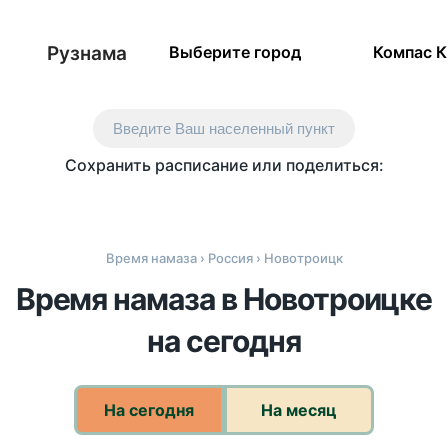
Рузнама
Выберите город
Компас 
Введите Ваш населенный пункт
Сохранить расписание или поделиться:
Время намаза
›
Россия
› Новотроицк
Время намаза в Новотроицке
на сегодня
На сегодня
На месяц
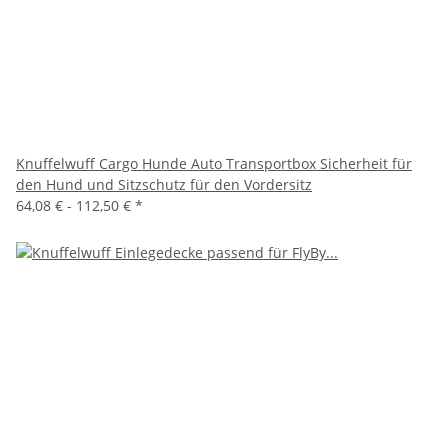
Knuffelwuff Cargo Hunde Auto Transportbox Sicherheit für
den Hund und Sitzschutz für den Vordersitz
64,08 € -
112,50 €
*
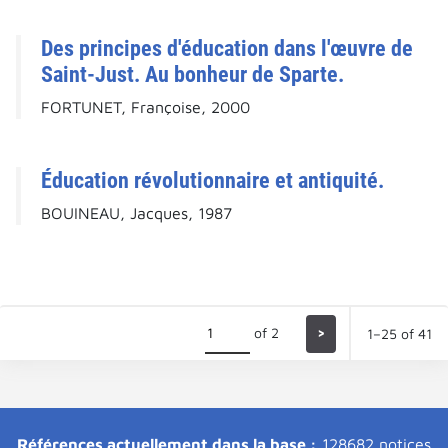
Des principes d'éducation dans l'œuvre de
Saint-Just. Au bonheur de Sparte.
FORTUNET, Françoise, 2000
Éducation révolutionnaire et antiquité.
BOUINEAU, Jacques, 1987
of 2
>
1–25 of 41
Références actuellement dans la base :
128682 notices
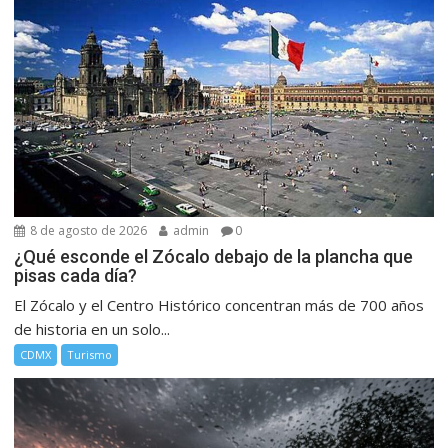
8 de agosto de 2026
admin
0
¿Qué esconde el Zócalo debajo de la plancha que
pisas cada día?
El Zócalo y el Centro Histórico concentran más de 700 años
de historia en un solo...
CDMX
Turismo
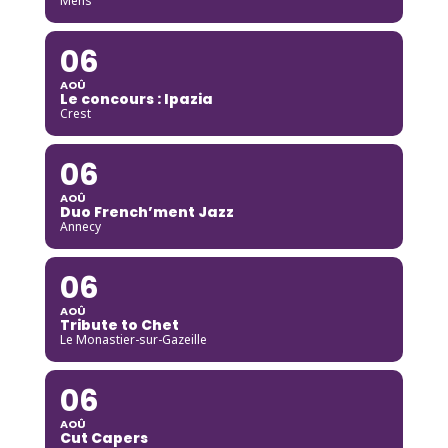
Mens
06
AOÛ
Le concours : Ipazia
Crest
06
AOÛ
Duo French’ment Jazz
Annecy
06
AOÛ
Tribute to Chet
Le Monastier-sur-Gazeille
06
AOÛ
Cut Capers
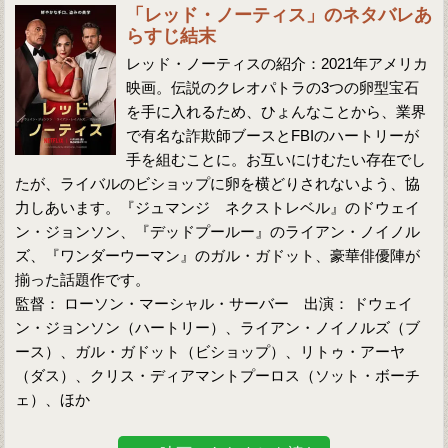
「レッド・ノーティス」のネタバレあ
らすじ結末
レッド・ノーティスの紹介：2021年アメリカ
映画。伝説のクレオパトラの3つの卵型宝石
を手に入れるため、ひょんなことから、業界
で有名な詐欺師ブースとFBIのハートリーが
手を組むことに。お互いにけむたい存在でし
たが、ライバルのビショップに卵を横どりされないよう、協
力しあいます。『ジュマンジ ネクストレベル』のドウェイ
ン・ジョンソン、『デッドプールー』のライアン・ノイノル
ズ、『ワンダーウーマン』のガル・ガドット、豪華俳優陣が
揃った話題作です。
監督： ローソン・マーシャル・サーバー 出演： ドウェイ
ン・ジョンソン（ハートリー）、ライアン・ノイノルズ（ブ
ース）、ガル・ガドット（ビショップ）、リトゥ・アーヤ
（ダス）、クリス・ディアマントプーロス（ソット・ボーチ
ェ）、ほか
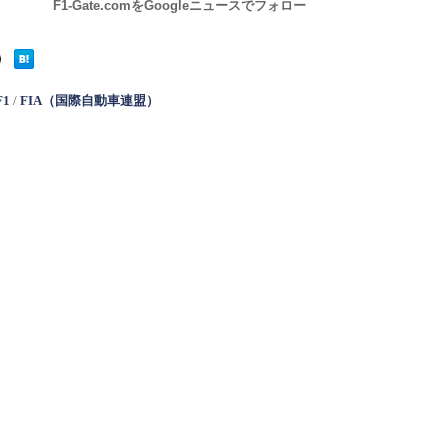
F1-Gate.comをGoogleニュースでフォロー
F1
/
FIA（国際自動車連盟）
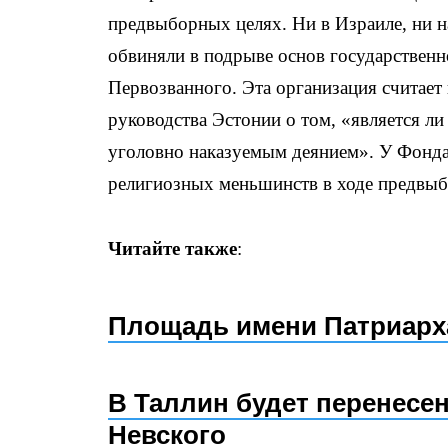
предвыборных целях. Ни в Израиле, ни н
обвиняли в подрыве основ государственн
Первозванного. Эта организация считае
руководства Эстонии о том, «является л
уголовно наказуемым деянием». У Фонда
религиозных меньшинств в ходе предвыб
Читайте также
:
Площадь имени Патриарха
В Таллин будет перенесе
Невского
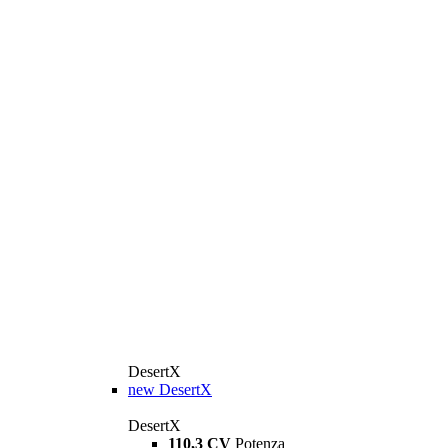
DesertX
new
DesertX
DesertX
110,3 CV
Potenza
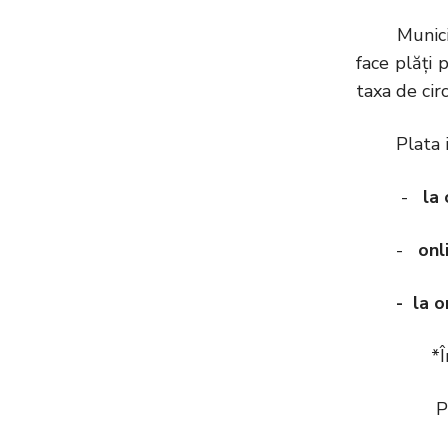
Municipiul
face plăți 
taxa de cir
Plata impo
-
la 
-
onli
-
la o
*În baza 
Primăria 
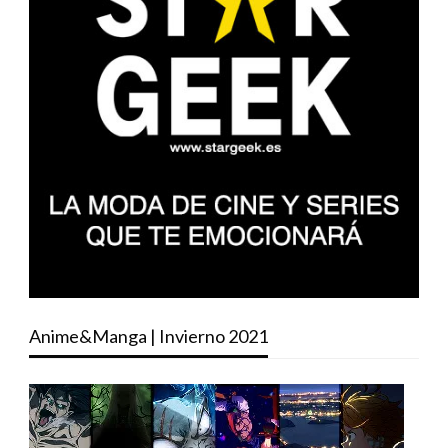
Anime&Manga | Invierno 2021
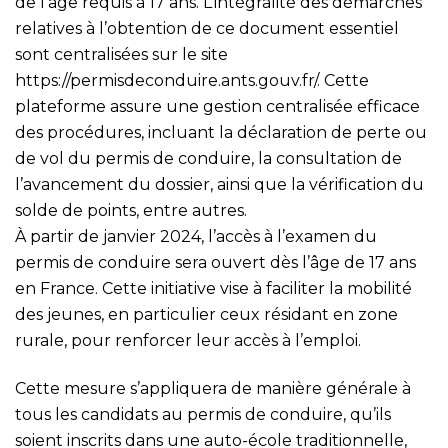
de l’âge requis à 17 ans. L’intégralité des démarches
relatives à l’obtention de ce document essentiel
sont centralisées sur le site
https://permisdeconduire.ants.gouv.fr/
. Cette
plateforme assure une gestion centralisée efficace
des procédures, incluant la déclaration de perte ou
de vol du permis de conduire, la consultation de
l’avancement du dossier, ainsi que la vérification du
solde de points, entre autres.
À partir de janvier 2024, l’accès à l’examen du
permis de conduire sera ouvert dès l’âge de 17 ans
en France. Cette initiative vise à faciliter la mobilité
des jeunes, en particulier ceux résidant en zone
rurale, pour renforcer leur accès à l’emploi.
Cette mesure s’appliquera de manière générale à
tous les candidats au permis de conduire, qu’ils
soient inscrits dans une auto-école traditionnelle,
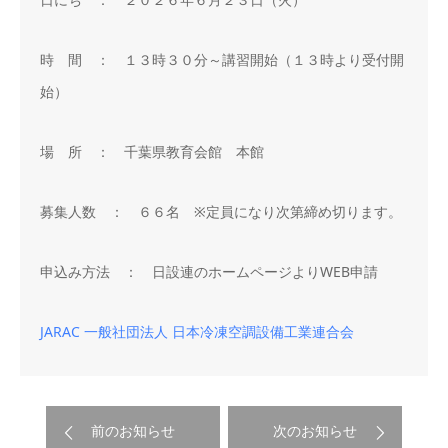
時 間 ： １３時３０分～講習開始（１３時より受付開
始）
場 所 ： 千葉県教育会館 本館
募集人数 ： ６６名 ※定員になり次第締め切ります。
申込み方法 ： 日設連のホームページよりWEB申請
JARAC 一般社団法人 日本冷凍空調設備工業連合会
前のお知らせ
次のお知らせ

What you have to do
Reproduce every line of the listing above in which the string "намаза" appears.

Final answer
Время намаза
Время намаза в Новотроицке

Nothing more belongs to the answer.